Она сидела в другом ряду немного впереди меня, так что на уроках я мог без помех любоваться ее тонким профилем, когда она заправляла закрывавшие его пряди волос за ухо, маленькое и тоже безупречное, как у драгоценной античной статуи. Я изучил на нем каждый завиток.
Учеба всегда давалась мне легко. Особенно точные науки. Я любил разбирать шифрованные послания задач и уравнений, любил изящную логику геометрических теорем, с их почти детективной подоплекой, где доказательства базировались на замысловатой цепи причинно-следственных связей. Нравилось ощущать свою власть над цифрами. Чувствовать себя уверенно там, где другие блуждали в непроходимых дебрях, едва нащупывая дорогу. Иногда решение особо запутанной задачки давалось не сразу, тем приятнее было поломать голову, и тем больше было удовольствие от победы, от сознания, что справился с испытанием. Может это и тщеславие.
Но, в общем-то, у меня было не так много поводов для того, чтобы развить в себе это порицаемое обществом, чувство. А чтобы заработать комплекс неудачника, дебила и лузера, сколько угодно. Странно устроен мир, где внешнее отклонение от нормы, почему-то сразу предполагает и обязательный умственный или какой душевный изъян. Как будто, они непременно должны идти в комплекте. И банально, но факт, внешне привлекательные люди кажутся окружающим воплощением всех добродетелей. Даже в каком-нибудь романе или повести герой-симпатяга неизменно вызывает большее сочувствие, чем замухрышка, будь он хоть ангел во плоти. А уж если с героем-красавчиком случается несчастье, пристрелит его кто, к примеру, так слезы обеспечены. А про замухрышку в этом случае подумает читатель: «Ну да, жаль беднягу», и зевнет. Одно время я много над этим думал, а потом плюнул. Я все равно не мог быть никем другим, как бы сильно мне не хотелось, кроме как обычным, замкнутым подростком с лишним весом, застенчивым как летучая мышь. Поэтому пришлось принять эту данность и смириться. Не сразу, конечно, и не до конца, но все же…
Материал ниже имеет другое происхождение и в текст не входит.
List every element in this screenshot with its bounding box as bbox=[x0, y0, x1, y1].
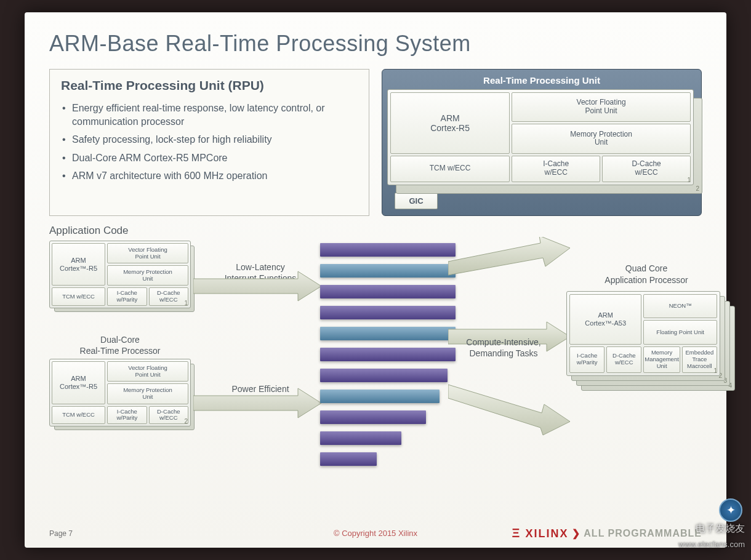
copyright: © Copyright 2015 Xilinx bbox=[334, 529, 417, 538]
slide: ARM-Base Real-Time Processing System Rea… bbox=[25, 12, 726, 548]
rtpu-core-card: ARMCortex-R5 Vector FloatingPoint Unit M… bbox=[387, 89, 694, 185]
cpu-cell: ARMCortex™-A53 bbox=[569, 294, 641, 345]
cpu-cell: ARMCortex™-R5 bbox=[52, 361, 105, 404]
tagline: ❯ ALL PROGRAMMABLE bbox=[572, 527, 702, 539]
rtpu-title: Real-Time Processing Unit bbox=[387, 73, 696, 89]
watermark-url: www.elecfans.com bbox=[678, 540, 745, 549]
footer: Page 7 © Copyright 2015 Xilinx Ξ XILINX … bbox=[49, 526, 702, 540]
low-latency-label: Low-LatencyInterrupt Functions bbox=[214, 262, 307, 284]
core-number: 2 bbox=[184, 418, 188, 425]
tcm-cell: TCM w/ECC bbox=[52, 406, 105, 425]
dcache-cell: D-Cachew/ECC bbox=[149, 406, 188, 425]
bar bbox=[320, 264, 456, 278]
vfpu-cell: Vector FloatingPoint Unit bbox=[107, 243, 188, 263]
bar bbox=[320, 306, 456, 319]
rpu-bullet: Dual-Core ARM Cortex-R5 MPCore bbox=[61, 149, 358, 167]
page-number: Page 7 bbox=[49, 529, 73, 538]
quad-core-label: Quad CoreApplication Processor bbox=[579, 263, 714, 286]
rtpu-diagram: Real-Time Processing Unit 2 ARMCortex-R5… bbox=[382, 69, 702, 216]
rpu-text-box: Real-Time Processing Unit (RPU) Energy e… bbox=[49, 69, 369, 216]
slide-title: ARM-Base Real-Time Processing System bbox=[49, 31, 702, 57]
bar bbox=[320, 390, 440, 403]
icache-cell: I-Cachew/Parity bbox=[569, 346, 604, 373]
cpu-cell: ARMCortex-R5 bbox=[390, 92, 510, 154]
bar bbox=[320, 327, 456, 340]
mpu-cell: Memory ProtectionUnit bbox=[107, 383, 188, 404]
xilinx-logo: Ξ XILINX ❯ ALL PROGRAMMABLE bbox=[512, 526, 702, 540]
bar bbox=[320, 348, 456, 361]
bar bbox=[320, 452, 377, 466]
bar bbox=[320, 431, 401, 445]
icache-cell: I-Cachew/Parity bbox=[107, 287, 147, 306]
cpu-cell: ARMCortex™-R5 bbox=[52, 243, 105, 286]
quad-core-card: ARMCortex™-A53 NEON™ Floating Point Unit… bbox=[566, 291, 720, 376]
lower-flow: Application Code ARMCortex™-R5 Vector Fl… bbox=[49, 225, 702, 514]
compute-intensive-label: Compute-Intensive,Demanding Tasks bbox=[448, 337, 559, 359]
application-code-label: Application Code bbox=[49, 225, 129, 237]
watermark-logo-icon: ✦ bbox=[719, 498, 742, 522]
etm-cell: EmbeddedTraceMacrocell bbox=[682, 346, 717, 373]
vfpu-cell: Vector FloatingPoint Unit bbox=[512, 92, 691, 122]
bar bbox=[320, 369, 448, 382]
bar bbox=[320, 285, 456, 298]
rpu-bullets: Energy efficient real-time response, low… bbox=[61, 99, 358, 185]
fpu-cell: Floating Point Unit bbox=[643, 320, 717, 344]
bar bbox=[320, 243, 456, 257]
mmu-cell: MemoryManagementUnit bbox=[643, 346, 680, 373]
core-number: 1 bbox=[184, 300, 188, 306]
tcm-cell: TCM w/ECC bbox=[52, 287, 105, 306]
rpu-bullet: Safety processing, lock-step for high re… bbox=[61, 130, 358, 149]
core-number: 1 bbox=[687, 177, 691, 183]
watermark-cn: 电子发烧友 bbox=[696, 522, 745, 535]
neon-cell: NEON™ bbox=[643, 294, 717, 318]
rpu-bullet: Energy efficient real-time response, low… bbox=[61, 99, 358, 130]
quad-core-block: 4 3 2 ARMCortex™-A53 NEON™ Floating Poin… bbox=[566, 291, 720, 376]
dcache-cell: D-Cachew/ECC bbox=[149, 287, 188, 306]
tcm-cell: TCM w/ECC bbox=[390, 156, 510, 182]
icache-cell: I-Cachew/Parity bbox=[107, 406, 147, 425]
mpu-cell: Memory ProtectionUnit bbox=[107, 265, 188, 286]
rtpu-core-stack: 2 ARMCortex-R5 Vector FloatingPoint Unit… bbox=[387, 89, 696, 188]
dcache-cell: D-Cachew/ECC bbox=[602, 156, 691, 182]
xilinx-logo-icon: Ξ XILINX bbox=[512, 526, 569, 540]
mini-core-bottom-wrap: Dual-CoreReal-Time Processor ARMCortex™-… bbox=[49, 334, 191, 426]
dcache-cell: D-Cachew/ECC bbox=[606, 346, 641, 373]
mpu-cell: Memory ProtectionUnit bbox=[512, 124, 691, 153]
gic-block: GIC bbox=[395, 193, 438, 209]
task-bars bbox=[320, 243, 456, 473]
vfpu-cell: Vector FloatingPoint Unit bbox=[107, 361, 188, 382]
rtpu-outer: Real-Time Processing Unit 2 ARMCortex-R5… bbox=[382, 69, 702, 216]
core-number: 2 bbox=[696, 185, 699, 192]
upper-row: Real-Time Processing Unit (RPU) Energy e… bbox=[49, 69, 702, 216]
icache-cell: I-Cachew/ECC bbox=[512, 156, 600, 182]
rpu-heading: Real-Time Processing Unit (RPU) bbox=[61, 78, 358, 93]
mini-core-top: ARMCortex™-R5 Vector FloatingPoint Unit … bbox=[49, 241, 191, 308]
mini-core-bottom: ARMCortex™-R5 Vector FloatingPoint Unit … bbox=[49, 359, 191, 426]
dual-core-label: Dual-CoreReal-Time Processor bbox=[49, 334, 191, 356]
core-number: 1 bbox=[713, 367, 717, 374]
power-efficient-label: Power EfficientOff-Load Functions bbox=[214, 383, 307, 406]
rpu-bullet: ARM v7 architecture with 600 MHz operati… bbox=[61, 167, 358, 185]
bar bbox=[320, 410, 426, 424]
— Хьюстон, ты домашку сделал? Дай списать, пожалуйста!
Птица была не такой занудой как я, и выполнение домашнего задания не всегда значилось в ее расписании. Она присела на соседний стул и уткнулась в мою тетрадь, торопливо переписывая колонки цифр. Быстро закончив, слишком быстро, на мой взгляд, застенчиво сказала:
— Я бы и сама сделала, но в этой теме полный ноль. Вот тупица, да?
— Нет, что ты! — на меня вдруг нашло вдохновение и, набравшись храбрости, я сказал. — Хочешь, объясню. Здесь на самом деле все не так сложно.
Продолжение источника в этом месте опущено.